La Corte di Cassazione, con la Sentenza 24302/2022, si è pronunciata sul reato di combustione illecita di rifiuti, ex art. 256-bis dlgs 152/2006, affermando che risponde del reato anche chi mantiene il fuoco originariamente acceso da altri e non soltanto chi ha appiccato il fuoco.

Il “nuovo” art. 256-bis, introdotto dall’art. 3 del d.l. n. 136 del 2013, come convertito con modifiche nella legge n. 6 del 2014, nel medesimo d.lgs., ha previsto due delitti nei primi due commi (…) Il primo comma così recita: “Salvo che il fatto costituisca più grave reato, chiunque appicca il fuoco a rifiuti abbandonati ovvero depositati in maniera incontrollata è punito con la reclusione da due a cinque anni”.

Secondo la Corte, la circostanza che il legislatore abbia introdotto l’espressa clausola di riserva “salvo che il fatto costituisca più grave reato“, e l’aver tipicizzato la condotta con il termine linguistico “appicca il fuoco”, senza ulteriori specificazione, a differenza della previsione dell’art. 424 cod.pen. nella quale assume significato e rilevanza penale solo se da esso “sorge il pericolo di un incendio”, costituiscono elementi sulla base dei quali si deve ritenere la fattispecie quale reato di pericolo concreto per il quale non assume rilievo l’evento dannoso del danno all’ambiente.
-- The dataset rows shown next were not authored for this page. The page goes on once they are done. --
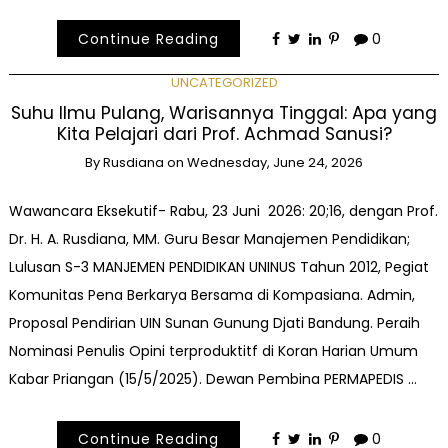
Continue Reading
0
UNCATEGORIZED
Suhu Ilmu Pulang, Warisannya Tinggal: Apa yang
Kita Pelajari dari Prof. Achmad Sanusi?
By
Rusdiana
on
Wednesday, June 24, 2026
Wawancara Eksekutif- Rabu, 23 Juni 2026: 20;16, dengan Prof.
Dr. H. A. Rusdiana, MM. Guru Besar Manajemen Pendidikan;
Lulusan S-3 MANJEMEN PENDIDIKAN UNINUS Tahun 2012, Pegiat
Komunitas Pena Berkarya Bersama di Kompasiana. Admin,
Proposal Pendirian UIN Sunan Gunung Djati Bandung. Peraih
Nominasi Penulis Opini terproduktitf di Koran Harian Umum
Kabar Priangan (15/5/2025). Dewan Pembina PERMAPEDIS …
Continue Reading
0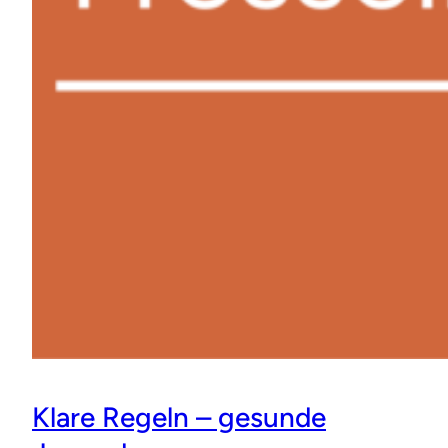
Klare Regeln – gesunde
Prosegue la Corte, correttamente il Collegio di appello ha chiarito che, allorché la disposizione da ultimo menzionata punisce “salvo che il fatto costituisca più grave reato, chiunque appicca il fuoco a rifiuti abbandonati ovvero depositati in maniera incontrollata”, la sanzione non attiene soltanto a chi fa iniziare il fuoco, bensì pure a chi mantiene il fuoco originariamente acceso, poiché lo scopo della norma è di impedire che siano bruciati dei rifiuti.

Pertanto, la logica conseguenza della identificazione del delitto in discussione come ‘reato di pericolo’ è che sia corretta l’estensione della condotta penalmente sanzionata, che il Giudice di appello ha operato, non soltanto all’azione materiale di ‘appiccare’ il fuoco, bensì pure al mantenimento del fuoco, se l’incendio riguarda rifiuti abbandonati: è di assoluta evidenza che il pericolo persista in parallelo alla prosecuzione dell’incendio medesimo, e quindi che la sua alimentazione concorra a integrare il reato.